> WHAT IS BEING ASKED
Your result should be every line of the records below that contains the word "Afrique".

> MATERIAL FOR THIS TASK
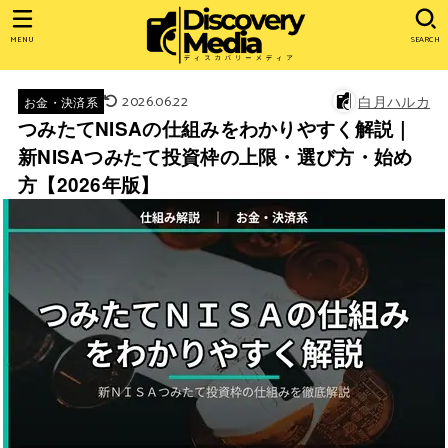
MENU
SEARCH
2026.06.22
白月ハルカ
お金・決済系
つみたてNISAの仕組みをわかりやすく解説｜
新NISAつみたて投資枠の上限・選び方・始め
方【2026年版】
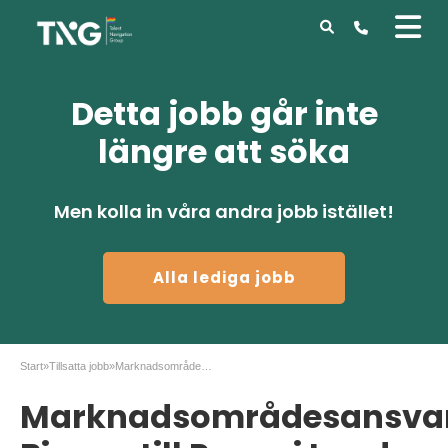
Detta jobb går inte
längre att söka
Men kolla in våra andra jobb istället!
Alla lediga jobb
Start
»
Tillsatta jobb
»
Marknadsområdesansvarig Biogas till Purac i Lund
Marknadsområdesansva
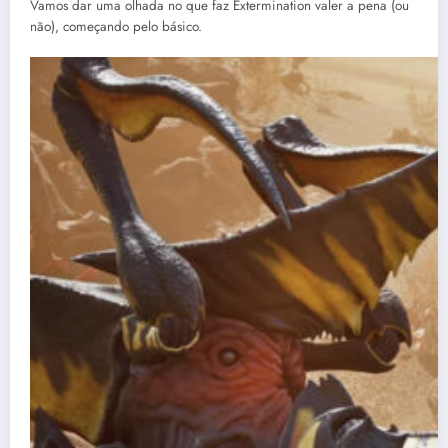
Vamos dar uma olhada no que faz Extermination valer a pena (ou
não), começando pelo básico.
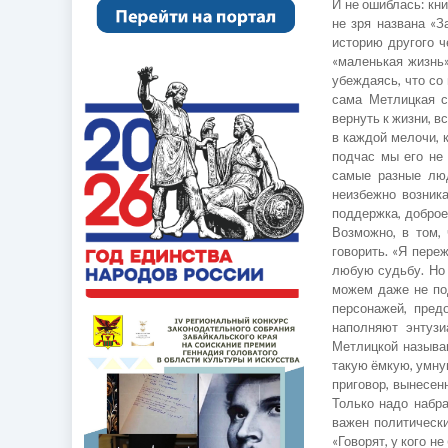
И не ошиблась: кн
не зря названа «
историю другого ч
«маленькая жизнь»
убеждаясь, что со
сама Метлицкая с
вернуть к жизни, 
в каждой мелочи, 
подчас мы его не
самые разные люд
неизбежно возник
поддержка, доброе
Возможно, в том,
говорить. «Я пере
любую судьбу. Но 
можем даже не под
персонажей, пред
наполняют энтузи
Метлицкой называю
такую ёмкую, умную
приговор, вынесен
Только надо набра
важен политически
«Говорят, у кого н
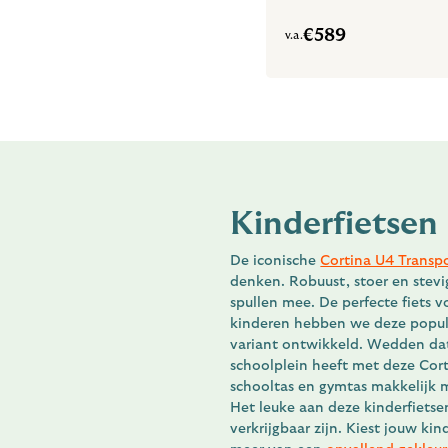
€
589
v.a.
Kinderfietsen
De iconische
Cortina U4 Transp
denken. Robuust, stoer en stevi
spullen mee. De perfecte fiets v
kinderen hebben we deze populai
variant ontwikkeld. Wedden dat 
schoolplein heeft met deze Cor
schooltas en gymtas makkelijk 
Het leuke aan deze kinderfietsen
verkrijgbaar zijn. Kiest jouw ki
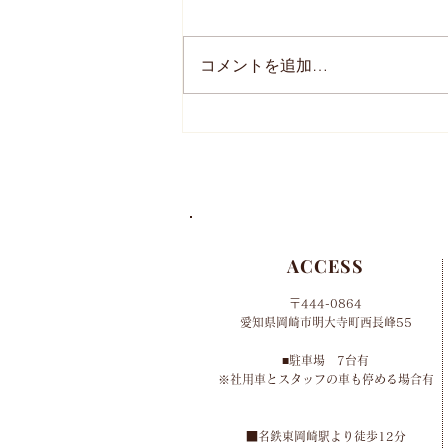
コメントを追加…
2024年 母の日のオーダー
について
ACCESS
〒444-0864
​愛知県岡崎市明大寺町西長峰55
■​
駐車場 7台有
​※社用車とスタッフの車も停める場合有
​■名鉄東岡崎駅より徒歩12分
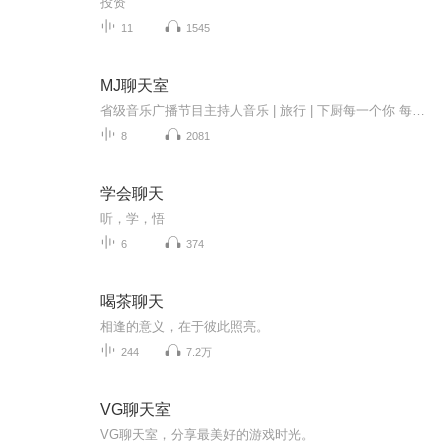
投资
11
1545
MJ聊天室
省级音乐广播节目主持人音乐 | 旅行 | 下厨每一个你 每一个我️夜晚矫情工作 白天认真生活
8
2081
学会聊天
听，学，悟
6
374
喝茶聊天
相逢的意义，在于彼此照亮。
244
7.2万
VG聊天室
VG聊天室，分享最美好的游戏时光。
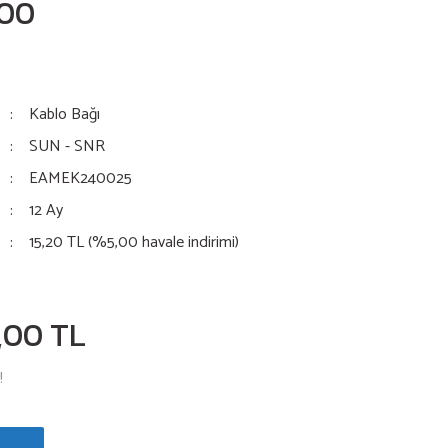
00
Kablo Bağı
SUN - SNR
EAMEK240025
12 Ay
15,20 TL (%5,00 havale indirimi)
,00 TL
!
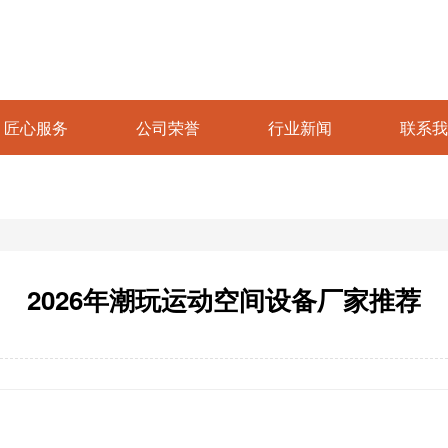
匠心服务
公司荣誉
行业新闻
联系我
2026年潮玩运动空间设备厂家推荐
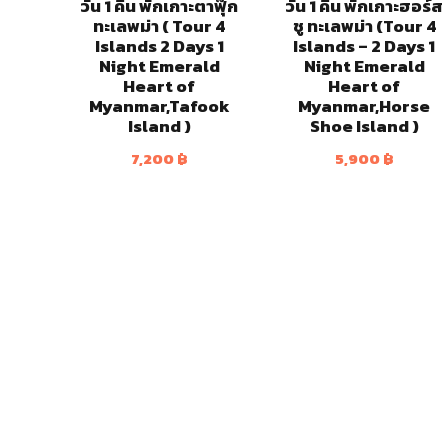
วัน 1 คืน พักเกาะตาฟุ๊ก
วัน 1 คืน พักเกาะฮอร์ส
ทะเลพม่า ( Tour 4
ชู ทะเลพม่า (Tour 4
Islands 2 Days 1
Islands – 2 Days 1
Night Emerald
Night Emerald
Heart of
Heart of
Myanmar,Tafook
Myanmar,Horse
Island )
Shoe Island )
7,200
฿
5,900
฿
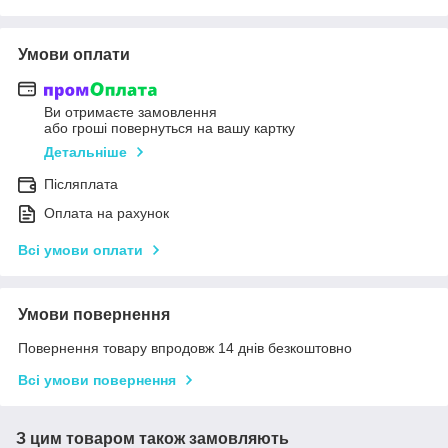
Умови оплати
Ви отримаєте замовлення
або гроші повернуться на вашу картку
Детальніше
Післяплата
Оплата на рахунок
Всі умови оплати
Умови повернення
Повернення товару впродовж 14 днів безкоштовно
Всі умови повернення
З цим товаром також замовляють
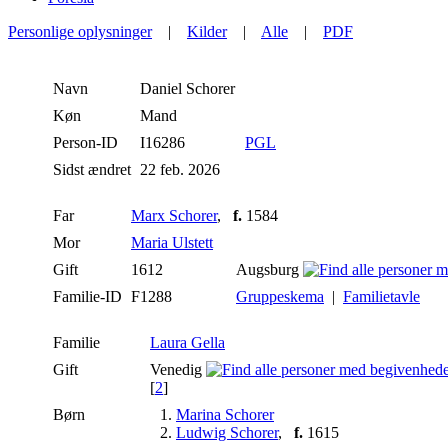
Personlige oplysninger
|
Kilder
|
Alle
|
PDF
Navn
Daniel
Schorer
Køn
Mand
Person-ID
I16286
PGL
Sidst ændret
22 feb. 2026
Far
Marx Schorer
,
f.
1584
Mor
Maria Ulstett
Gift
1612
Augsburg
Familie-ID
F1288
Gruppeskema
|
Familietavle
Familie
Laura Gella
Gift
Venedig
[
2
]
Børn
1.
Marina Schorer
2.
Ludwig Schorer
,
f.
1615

---

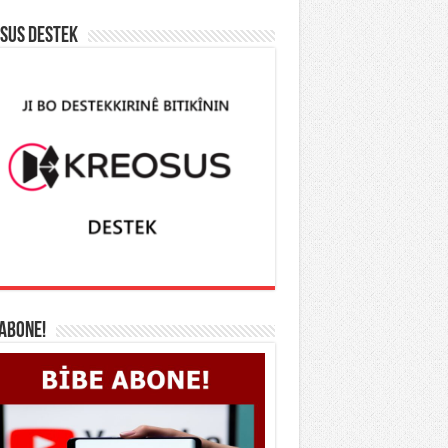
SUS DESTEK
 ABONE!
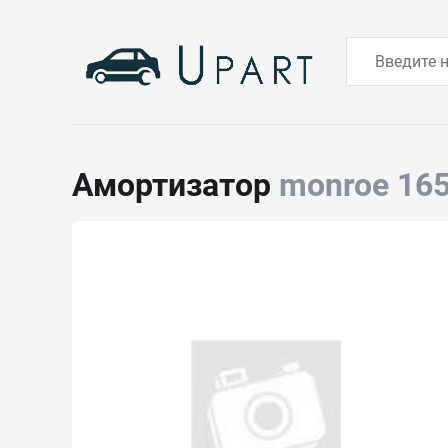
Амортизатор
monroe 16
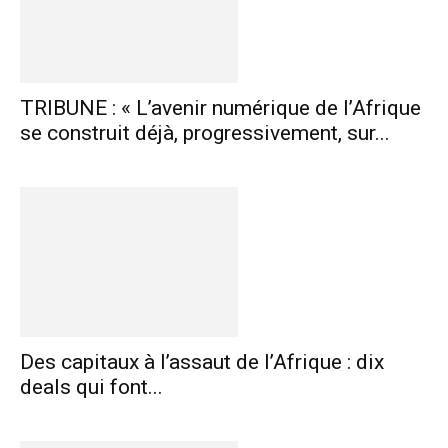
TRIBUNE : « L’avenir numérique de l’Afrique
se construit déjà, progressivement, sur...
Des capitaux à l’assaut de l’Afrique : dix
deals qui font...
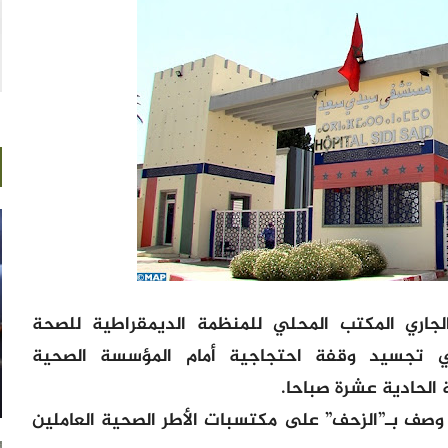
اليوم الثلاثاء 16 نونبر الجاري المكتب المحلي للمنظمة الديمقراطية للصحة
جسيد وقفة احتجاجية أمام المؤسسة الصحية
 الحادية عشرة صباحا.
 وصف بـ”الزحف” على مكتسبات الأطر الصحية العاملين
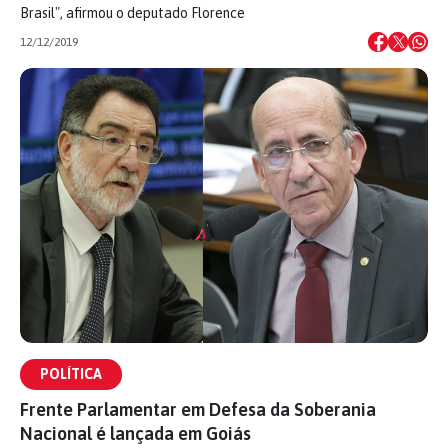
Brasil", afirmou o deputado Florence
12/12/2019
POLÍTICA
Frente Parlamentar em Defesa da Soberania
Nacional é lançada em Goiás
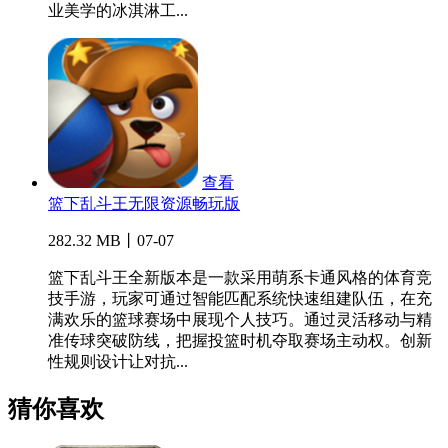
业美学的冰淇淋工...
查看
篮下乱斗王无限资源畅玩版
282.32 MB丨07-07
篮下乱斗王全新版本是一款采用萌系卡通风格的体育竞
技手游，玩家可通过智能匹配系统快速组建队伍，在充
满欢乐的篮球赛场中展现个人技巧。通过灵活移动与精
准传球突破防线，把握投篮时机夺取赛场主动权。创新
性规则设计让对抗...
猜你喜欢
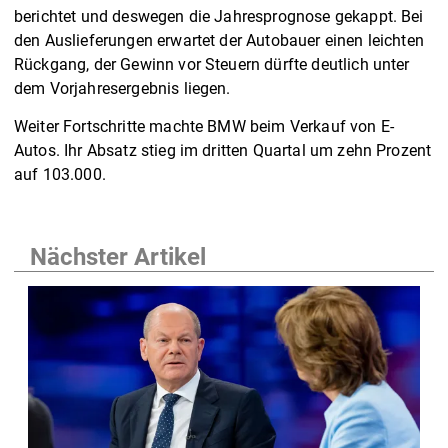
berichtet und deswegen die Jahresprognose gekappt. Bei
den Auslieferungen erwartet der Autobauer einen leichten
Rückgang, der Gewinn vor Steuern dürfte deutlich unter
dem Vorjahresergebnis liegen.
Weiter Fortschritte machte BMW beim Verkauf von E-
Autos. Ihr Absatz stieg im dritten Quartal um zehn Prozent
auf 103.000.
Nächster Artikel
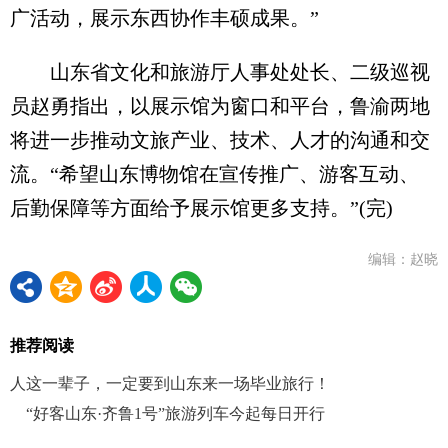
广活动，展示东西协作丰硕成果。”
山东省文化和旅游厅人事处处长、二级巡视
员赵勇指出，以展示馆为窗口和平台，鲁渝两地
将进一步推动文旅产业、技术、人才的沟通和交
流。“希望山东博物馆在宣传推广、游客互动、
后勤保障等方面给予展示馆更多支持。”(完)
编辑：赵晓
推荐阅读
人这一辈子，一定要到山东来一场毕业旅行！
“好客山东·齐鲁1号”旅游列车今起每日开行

> SOLVED PROBLEM
TRIBUNE : « L’avenir numérique de l’Afrique
Des capitaux à l’assaut de l’Afrique : dix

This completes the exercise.